Hércules

La deformación cómica sufrida por di­versos personajes históricos y figuras mí­ticas ha caricaturizado singularmente a Hércules. En la parodia de Epicarmo (550- 450 a. de C.) y en la comedia ática, el for­midable dios de los famosos doce trabajos se convierte en un obeso glotón cuya fuerza física sólo es función de su gula extra­ordinaria. A

ello se añade una mentalidad particularmente dura que le hace grotesca­mente estúpido e inofensivo; sólo atemo­riza a los más necios que él, pero los listos le escarnecen como si fuera un niño tonto. En Las aves, de Aristófanes, Hércules, jun­to con Poseidón, se enfrenta con Pistetero (v.), quien pone en peligro, con la cons­trucción de la ciudad de los pájaros, la vida de los dioses. El hecho de que la elec­ción de embajador haya recaído sobre él se debe probablemente a su enorme corpu­lencia; no obstante, le basta aspirar el aro­ma de suculentos guisados para que se des­vanezcan todas sus fuerzas y propósitos.

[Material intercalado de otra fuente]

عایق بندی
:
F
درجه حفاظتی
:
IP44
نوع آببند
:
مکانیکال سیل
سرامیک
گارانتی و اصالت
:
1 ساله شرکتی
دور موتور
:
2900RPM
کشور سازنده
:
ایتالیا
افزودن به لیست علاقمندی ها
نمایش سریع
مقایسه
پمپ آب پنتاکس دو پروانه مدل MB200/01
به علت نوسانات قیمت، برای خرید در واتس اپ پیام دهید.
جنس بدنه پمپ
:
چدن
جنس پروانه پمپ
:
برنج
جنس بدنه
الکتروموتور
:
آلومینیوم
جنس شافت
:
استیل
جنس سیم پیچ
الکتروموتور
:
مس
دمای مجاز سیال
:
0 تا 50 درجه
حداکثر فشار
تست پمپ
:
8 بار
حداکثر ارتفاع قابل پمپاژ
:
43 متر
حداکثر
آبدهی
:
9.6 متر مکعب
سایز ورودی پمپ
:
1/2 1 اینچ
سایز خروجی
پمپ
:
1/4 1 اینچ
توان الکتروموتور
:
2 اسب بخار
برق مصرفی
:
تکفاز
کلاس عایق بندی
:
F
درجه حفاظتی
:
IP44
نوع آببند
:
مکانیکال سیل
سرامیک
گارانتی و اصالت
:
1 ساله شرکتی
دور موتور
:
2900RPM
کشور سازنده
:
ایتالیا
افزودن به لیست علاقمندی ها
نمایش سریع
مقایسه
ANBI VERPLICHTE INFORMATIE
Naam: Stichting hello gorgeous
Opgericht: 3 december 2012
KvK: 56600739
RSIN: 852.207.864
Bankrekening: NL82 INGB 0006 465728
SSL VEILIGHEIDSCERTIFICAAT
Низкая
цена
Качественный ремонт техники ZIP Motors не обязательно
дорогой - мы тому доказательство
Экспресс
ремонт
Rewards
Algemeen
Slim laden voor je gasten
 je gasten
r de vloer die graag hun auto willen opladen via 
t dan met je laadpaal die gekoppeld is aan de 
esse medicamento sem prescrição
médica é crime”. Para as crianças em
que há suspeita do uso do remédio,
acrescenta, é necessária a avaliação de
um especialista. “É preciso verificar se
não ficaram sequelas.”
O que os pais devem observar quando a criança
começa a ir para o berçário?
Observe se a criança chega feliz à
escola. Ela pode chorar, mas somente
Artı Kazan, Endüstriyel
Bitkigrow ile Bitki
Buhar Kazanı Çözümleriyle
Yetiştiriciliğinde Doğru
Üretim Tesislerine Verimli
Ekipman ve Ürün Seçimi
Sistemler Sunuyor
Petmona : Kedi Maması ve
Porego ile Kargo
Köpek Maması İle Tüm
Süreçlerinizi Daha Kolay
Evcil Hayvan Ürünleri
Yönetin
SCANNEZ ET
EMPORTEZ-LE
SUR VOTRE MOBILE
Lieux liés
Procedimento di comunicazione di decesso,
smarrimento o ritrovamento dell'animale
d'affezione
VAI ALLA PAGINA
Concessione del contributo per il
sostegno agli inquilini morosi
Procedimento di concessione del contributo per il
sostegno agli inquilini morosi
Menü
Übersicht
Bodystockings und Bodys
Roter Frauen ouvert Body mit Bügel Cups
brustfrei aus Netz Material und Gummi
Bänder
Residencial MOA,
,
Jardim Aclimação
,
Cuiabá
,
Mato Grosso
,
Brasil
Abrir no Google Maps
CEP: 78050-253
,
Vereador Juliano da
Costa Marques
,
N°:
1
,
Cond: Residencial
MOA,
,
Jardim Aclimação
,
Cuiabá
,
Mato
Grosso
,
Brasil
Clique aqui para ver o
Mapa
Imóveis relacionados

En vano Poseidón trata de incitarle contra Pistetero: éste le engaña fácilmente inven­tando un sinfín de fantasías. En Las ranas, del mismo Aristófanes, Hércules, al encon­trarse con Dionisos que, como él, viste gro­tescamente, estalla en una ruidosa carca­jada. Dionisos no se inmuta y trata de darle a entender la razón de su descenso al Ha­des; pero Hércules es muy torpe, y sólo una original comparación de tipo culinario con­sigue abrir las tenebrosas meninges del gaznápiro para que pueda seguir con sufi­ciente atención una breve discusión litera­ria, durante la cual se exponen a los es­pectadores los motivos del descenso de Dio­nisos al Hades.

Finalmente, el dios del teatro manifiesta el motivo de acudir a Hércules, quien, aun cuando necio, se da cuenta de estar tratando con alguien más torpe e in­genuo que él mismo y le suelta una larga y terrorífica descripción de los lugares que Dionisos deberá atravesar. La figura de Hércules es un recurso cómico, un fácil y cómodo manantial de hilaridad. Su carica­tura debió de ser muy apreciada entre el público de Atenas, y los cómicos recurrie­ron a ella frecuentemente. Al igual que los tipos más famosos del teatro de títeres, apa­rece enzarzado en variadísimas aventuras en las que mantiene constantemente los rasgos que le ridiculizan.